The lines from the one containing "nd have a good-looking" through the final line of the data below must be written out exactly, both included, and nothing more.

(Data for processing)

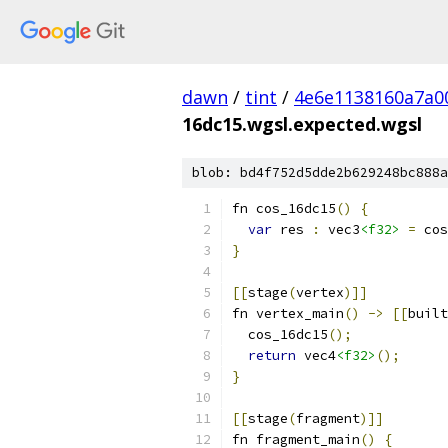
dawn
/
tint
/
4e6e1138160a7a0
16dc15.wgsl.expected.wgsl
blob: bd4f752d5dde2b629248bc888a
fn cos_16dc15
()
{
var
 res 
:
 vec3
<f32>
=
 cos
}
[[
stage
(
vertex
)]]
fn vertex_main
()
->
[[
built
  cos_16dc15
();
return
 vec4
<f32>
();
}
[[
stage
(
fragment
)]]
fn fragment_main
()
{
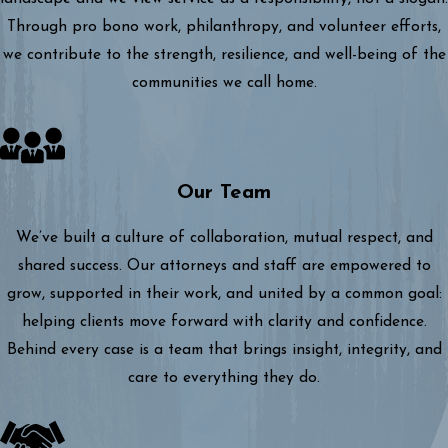
Through pro bono work, philanthropy, and volunteer efforts,
we contribute to the strength, resilience, and well-being of the
communities we call home.
Our Team
We’ve built a culture of collaboration, mutual respect, and
shared success. Our attorneys and staff are empowered to
grow, supported in their work, and united by a common goal:
helping clients move forward with clarity and confidence.
Behind every case is a team that brings insight, integrity, and
care to everything they do.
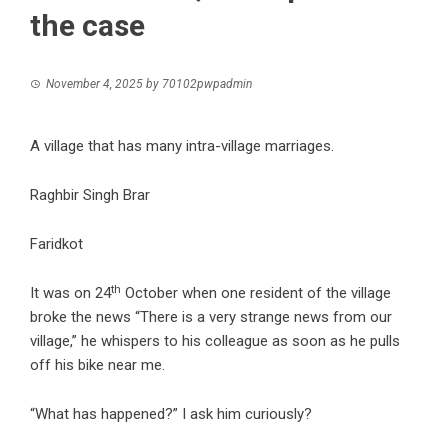
the case
November 4, 2025
by
70102pwpadmin
A village that has many intra-village marriages.
Raghbir Singh Brar
Faridkot
th
It was on 24
October when one resident of the village
broke the news “There is a very strange news from our
village,” he whispers to his colleague as soon as he pulls
off his bike near me.
“What has happened?” I ask him curiously?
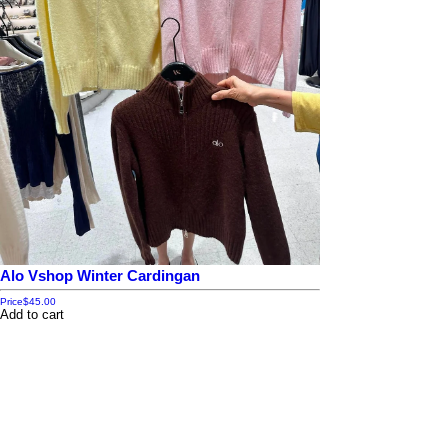
Alo Vshop Winter Cardingan
Price
$45.00
Add to cart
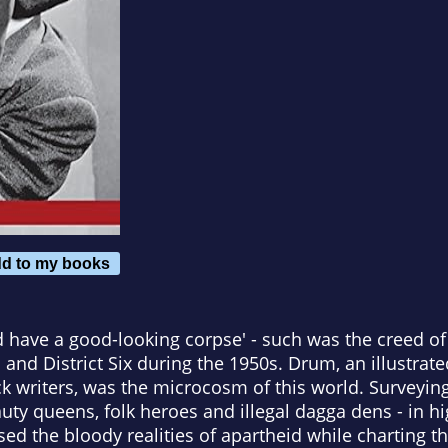
d to my books
nd have a good-looking corpse' - such was the creed of
nd District Six during the 1950s. Drum, an illustrat
k writers, was the microcosm of this world. Surveying
uty queens, folk heroes and illegal dagga dens - in h
sed the bloody realities of apartheid while charting t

(End Data for processing)

Answer space:
nd have a good-looking corpse' - such was the creed of
nd District Six during the 1950s. Drum, an illustrat
k writers, was the microcosm of this world. Surveying
uty queens, folk heroes and illegal dagga dens - in h
sed the bloody realities of apartheid while charting t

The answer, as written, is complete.